Comparison of the gene neighbourhood regions containing loci that encode type III secretion system components in the genomes of Ensifer fredii NGR234 and the Bradyrhizobium strains USDA 76T and USDA 110. The colour scheme is as follows: green, structural component; orange, pilus component; purple, regulatory component; red, translocon component; uncoloured, other genes; and yellow, effector component

Fig. 6
figure 6

Schematic representation of the components constituting the T3SS present in Bradyrhizobium elkanii USDA 76T. The IMG product name is provided with the Yersinia Ysc-Yop T3SS ortholog shown in brackets. The relative secretion components were identified based on information provided by Galán et al. [55]

Conclusions

B. elkanii USDA 76T originated from strain USDA 8, which was obtained in 1915 from an effective nodule of soybean grown on the USDA Arlington farm in Virginia. Its ability to nodulate the native North American legumes Apios americana Medik. and Amphicarpaea bracteata (L.) Fernald indicates a possible North American origin for this strain. USDA 76T was selected for genome sequencing [14] because of its significance as a microsymbiont of soybean. The genome size of USDA 76T was established as 9.5 Mbp, which falls within the range of 7.7 to 10.5 Mbp observed for other bradyrhizobial genomes. The genome of this N2-fixing microsymbiont contains nod, nif and fix genes located on an integrated symbiotic island, and genes encoding both an intact and an incomplete phage.

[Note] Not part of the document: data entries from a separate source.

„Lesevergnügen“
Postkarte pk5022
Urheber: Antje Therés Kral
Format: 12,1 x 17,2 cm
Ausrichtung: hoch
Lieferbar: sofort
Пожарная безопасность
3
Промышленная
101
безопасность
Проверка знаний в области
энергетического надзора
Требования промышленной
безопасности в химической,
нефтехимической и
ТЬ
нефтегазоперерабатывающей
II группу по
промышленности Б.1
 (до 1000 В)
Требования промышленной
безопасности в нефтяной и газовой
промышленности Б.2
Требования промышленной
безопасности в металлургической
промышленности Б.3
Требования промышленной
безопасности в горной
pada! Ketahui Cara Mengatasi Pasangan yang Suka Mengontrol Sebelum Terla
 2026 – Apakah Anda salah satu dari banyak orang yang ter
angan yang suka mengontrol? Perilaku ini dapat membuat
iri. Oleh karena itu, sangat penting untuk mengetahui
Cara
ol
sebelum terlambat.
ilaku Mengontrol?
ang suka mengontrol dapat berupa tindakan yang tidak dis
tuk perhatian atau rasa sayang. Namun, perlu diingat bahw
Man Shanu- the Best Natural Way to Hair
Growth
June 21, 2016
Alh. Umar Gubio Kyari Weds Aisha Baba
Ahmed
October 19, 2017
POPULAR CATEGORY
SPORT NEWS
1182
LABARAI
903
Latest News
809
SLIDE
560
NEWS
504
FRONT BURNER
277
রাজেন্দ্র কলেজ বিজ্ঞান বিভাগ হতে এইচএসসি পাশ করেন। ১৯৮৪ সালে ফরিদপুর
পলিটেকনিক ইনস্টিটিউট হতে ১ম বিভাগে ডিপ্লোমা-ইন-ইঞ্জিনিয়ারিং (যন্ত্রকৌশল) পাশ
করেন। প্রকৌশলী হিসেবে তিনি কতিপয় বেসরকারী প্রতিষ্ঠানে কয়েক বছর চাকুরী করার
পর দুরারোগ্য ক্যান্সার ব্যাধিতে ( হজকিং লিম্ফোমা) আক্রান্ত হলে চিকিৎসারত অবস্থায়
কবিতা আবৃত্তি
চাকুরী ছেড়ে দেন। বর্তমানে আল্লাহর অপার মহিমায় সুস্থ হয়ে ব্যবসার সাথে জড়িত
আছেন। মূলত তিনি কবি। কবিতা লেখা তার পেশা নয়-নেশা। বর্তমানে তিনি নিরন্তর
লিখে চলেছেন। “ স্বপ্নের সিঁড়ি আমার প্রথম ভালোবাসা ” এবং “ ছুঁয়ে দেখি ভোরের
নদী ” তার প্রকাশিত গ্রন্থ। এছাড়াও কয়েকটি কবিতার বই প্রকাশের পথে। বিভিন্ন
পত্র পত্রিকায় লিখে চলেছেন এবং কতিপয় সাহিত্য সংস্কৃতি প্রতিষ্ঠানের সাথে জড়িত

According to ANI values, strain USDA 76T formed an ANI clique with four other B. elkanii soybean strains: USDA 94, 587, CCBAU 43297 and CCBAU 05737. Of particular interest was the discovery that these strains contain a T3SS that contains the NopCA pilus genes and the NopX translocon protein, which are essential for introducing effector molecules into host cells [55]. The T3SS has been shown to be an important host range determinant that enables the nodulation of some soybean cultivars and is detrimental to symbiosis with other cultivars [56]. Here we postulate that the presence of a functional T3SS is important in determining the host range of USDA 76T and enables it to form some nodules on the soybean cultivar Clark (rj1) when grown in Leonard jars with sterilized vermiculite or sand [65, 66]. Further analyses of Bradyrhizobium genomes, including that of USDA 76T , will increase our understanding of determinants that lead to the establishment and functioning of different Bradyrhizobium symbioses.